Meet your new neighbors.
Meet your new neighbors. bksrus / Getty Images

Three years ago, a huge salmon pen owned by Cooke Aquaculture north of Seattle collapsed, releasing a quarter-million non-native fish into local waterways. Last year, a Cook Aquaculture pen near Bainbridge Island collapsed. The same year, a hidden camera investigation showed terrible suffering—including workers appearing to stomp fish to death—at a Cooke facility in Maine.

Despite those troubles, Washington gave the company a permit to establish a pen for trout in Puget Sound. As you might imagine, conservation groups are not pleased, and this week a coalition of environmental groups filed an appeal to stop the fish farm from moving forward.

According to plaintiffs, the EPA found that the pens “are likely to adversely affect” wild fish in the area. Now it’s up to the state Supreme Court to decide whether to stop Cooke’s plans from proceeding.

It’s been a long and complicated road (or river?) to bring us to this point. A few years back, the state issued new rules for fish farms, banning non-native species.
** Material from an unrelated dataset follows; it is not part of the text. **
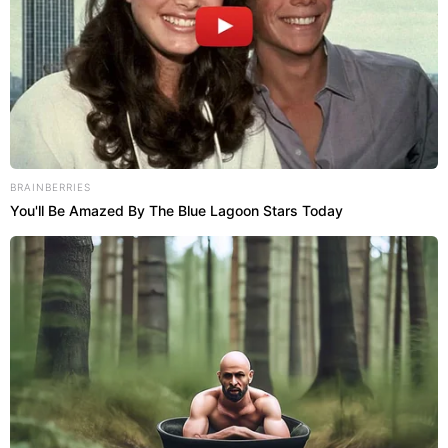
BRAINBERRIES
You'll Be Amazed By The Blue Lagoon Stars Today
That came a little too late for all the Atlantic salmon that escaped from a Cooke facility in 2017—but hey, better late than never?

With Atlantic fish phasing out, Cooke planned to transition to farmed steelhead trout, and earlier this year the Washington Department of Fish and Wildlife (WDFW) issued them a permit to do so. But they did so without conducting an environmental impact statement, which is great news for Cooke—full speed ahead!—but groups including the Wild Fish Conservancy, Center for Food Safety, Center for Biological Diversity, and Friends of the Earth sounded the alarm. They pointed out that the Washington Department of National Resources expressed concerns that the WDFW simply ignored, and that the EPA issued a report in May of this year projecting that the fish farms will have a negative impact on wild species. What’s more, the Swinomish Tribal Nation pointed out that the pens would encroach on their treaty rights.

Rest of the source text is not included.